Valeu Pelo Sony…

Paupérrima exibição do Vitória, hoje, em Vila do Conde frente ao Rio Ave, não obstante a vitória por uma bola a zero.

Com efeito, não fora a excelsa assistência do haitiano Sony – não confundir com a consagrada marca de aparelhos tecnológicos – e estaríamos a relatar mais uma horrenda exibição da equipa do Vitória, consubstanciada na perda de pontos.

Apresentando como novidades as entradas de João Paulo – um regresso que se saúda -, de Pedro Mendes e Paulo Sérgio – talvez, um dos piores atletas que alguma vez envergou a camisola branca -, o Vitória nunca foi capaz de alinhavar uma jogada digna desse nome, durante todo o desafio.

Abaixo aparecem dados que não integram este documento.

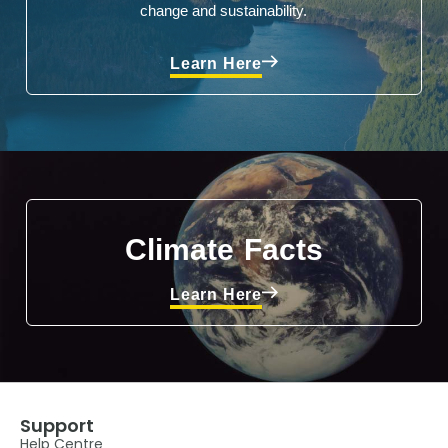
change and sustainability.
Learn Here
Climate Facts
Learn Here
Support
Help Centre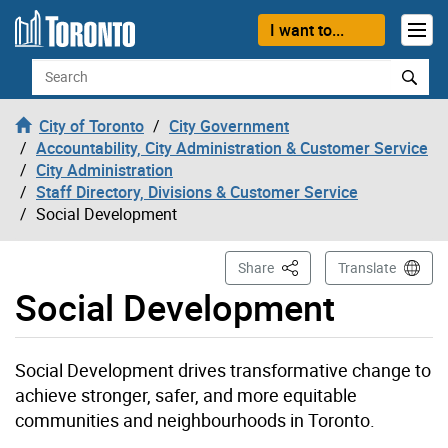
Skip to content
I want to...
Search
City of Toronto
City Government
Accountability, City Administration & Customer Service
City Administration
Staff Directory, Divisions & Customer Service
Social Development
This Page
Share
Translate
Social Development
Social Development drives transformative change to
achieve stronger, safer, and more equitable
communities and neighbourhoods in Toronto.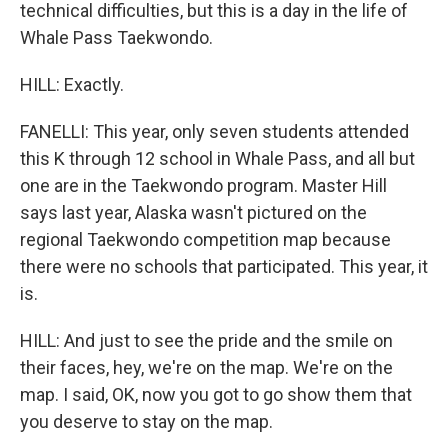
technical difficulties, but this is a day in the life of
Whale Pass Taekwondo.
HILL: Exactly.
FANELLI: This year, only seven students attended
this K through 12 school in Whale Pass, and all but
one are in the Taekwondo program. Master Hill
says last year, Alaska wasn't pictured on the
regional Taekwondo competition map because
there were no schools that participated. This year, it
is.
HILL: And just to see the pride and the smile on
their faces, hey, we're on the map. We're on the
map. I said, OK, now you got to go show them that
you deserve to stay on the map.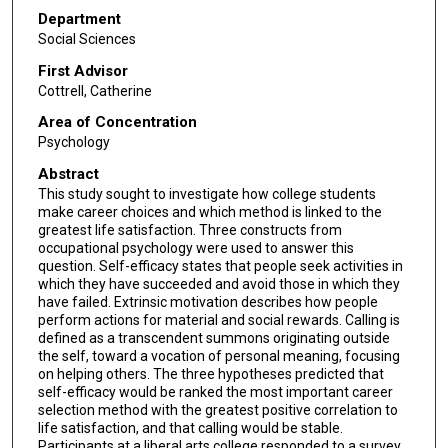
Department
Social Sciences
First Advisor
Cottrell, Catherine
Area of Concentration
Psychology
Abstract
This study sought to investigate how college students
make career choices and which method is linked to the
greatest life satisfaction. Three constructs from
occupational psychology were used to answer this
question. Self-efficacy states that people seek activities in
which they have succeeded and avoid those in which they
have failed. Extrinsic motivation describes how people
perform actions for material and social rewards. Calling is
defined as a transcendent summons originating outside
the self, toward a vocation of personal meaning, focusing
on helping others. The three hypotheses predicted that
self-efficacy would be ranked the most important career
selection method with the greatest positive correlation to
life satisfaction, and that calling would be stable.
Participants at a liberal arts college responded to a survey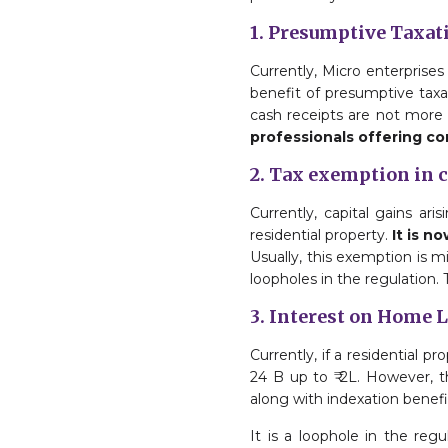
1. Presumptive Taxat
Currently, Micro enterprises 
benefit of presumptive taxati
cash receipts are not more
professionals offering co
2. Tax exemption in 
Currently, capital gains ar
residential property.
It is n
Usually, this exemption is m
loopholes in the regulation.
3. Interest on Home 
Currently, if a residential 
24 B up to ₹ 2L. However, t
along with indexation benefi
It is a loophole in the re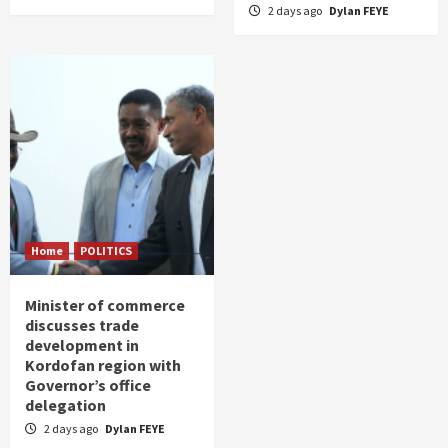
2 days ago
Dylan FEYE
Home
POLITICS
Minister of commerce
discusses trade
development in
Kordofan region with
Governor’s office
delegation
2 days ago
Dylan FEYE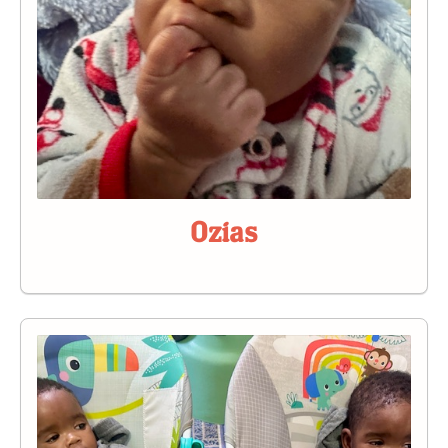
Ozias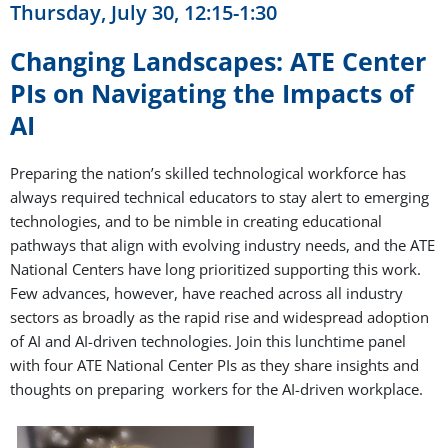
Thursday, July 30, 12:15-1:30
Changing Landscapes: ATE Center
PIs on Navigating the Impacts of
AI
Preparing the nation’s skilled technological workforce has
always required technical educators to stay alert to emerging
technologies, and to be nimble in creating educational
pathways that align with evolving industry needs, and the ATE
National Centers have long prioritized supporting this work.
Few advances, however, have reached across all industry
sectors as broadly as the rapid rise and widespread adoption
of AI and AI-driven technologies. Join this lunchtime panel
with four ATE National Center PIs as they share insights and
thoughts on preparing workers for the AI-driven workplace.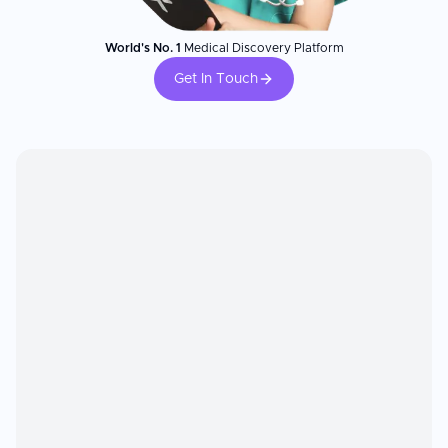
World's No. 1
Medical Discovery Platform
Get In Touch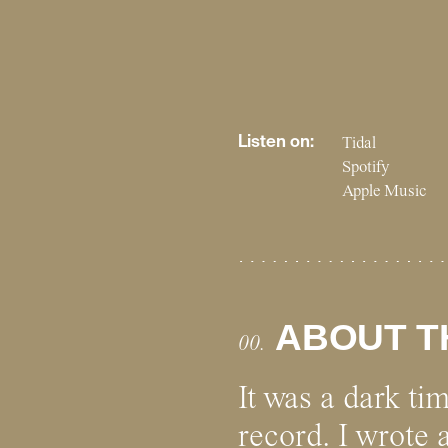
Listen on:
Tidal
Spotify
Apple Music
ABOUT T
00.
It was a dark ti
record. I wrote 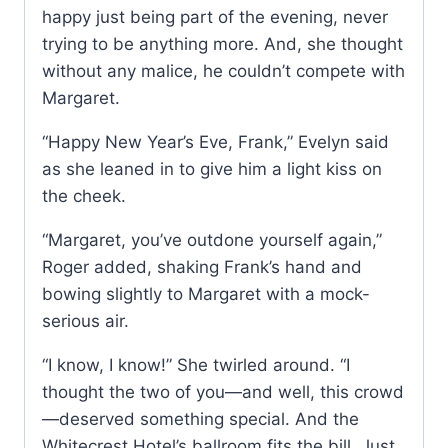
happy just being part of the evening, never
trying to be anything more. And, she thought
without any malice, he couldn’t compete with
Margaret.
“Happy New Year’s Eve, Frank,” Evelyn said
as she leaned in to give him a light kiss on
the cheek.
“Margaret, you’ve outdone yourself again,”
Roger added, shaking Frank’s hand and
bowing slightly to Margaret with a mock-
serious air.
“I know, I know!” She twirled around. “I
thought the two of you—and well, this crowd
—deserved something special. And the
Whitecrest Hotel’s ballroom fits the bill. Just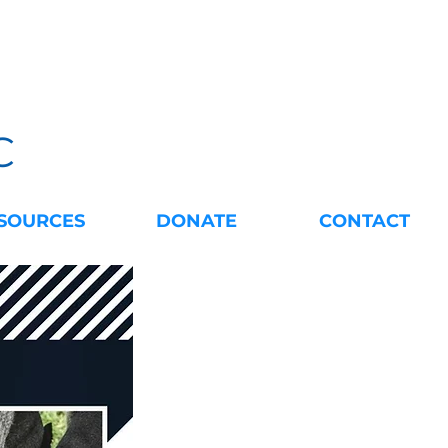
C
SOURCES
DONATE
CONTACT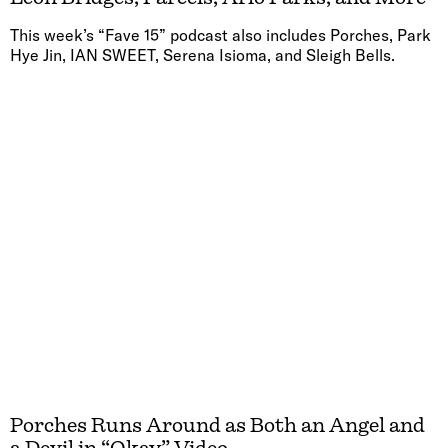
This week’s “Fave 15” podcast also includes Porches, Park
Hye Jin, IAN SWEET, Serena Isioma, and Sleigh Bells.
Porches Runs Around as Both an Angel and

Jogando com uma exasperante lentidão de processos, em que os principais municiadores de jogo nunca conseguiram criar desequilíbrios e com um meio campo pouco esclarecido, até o mais paciente dos vitorianos deve ter se sentido irritado com tamanha incapacidade em demonstrar um pingo de classe.

E se na primeira metade, assim foi, na segunda, ainda, seria pior…

O Vitória, fazendo alarde de um estranho síndroma de equipa pequena – convém lembrar a Rui Vitória que este clube não é pequeno, nem nunca o foi – recuou no terreno e limitava-se a bombear bolas para um desamparado Edgar que parecia o Robinsoe Crusoé tal o isolamento a que foi votado durante este período do jogo.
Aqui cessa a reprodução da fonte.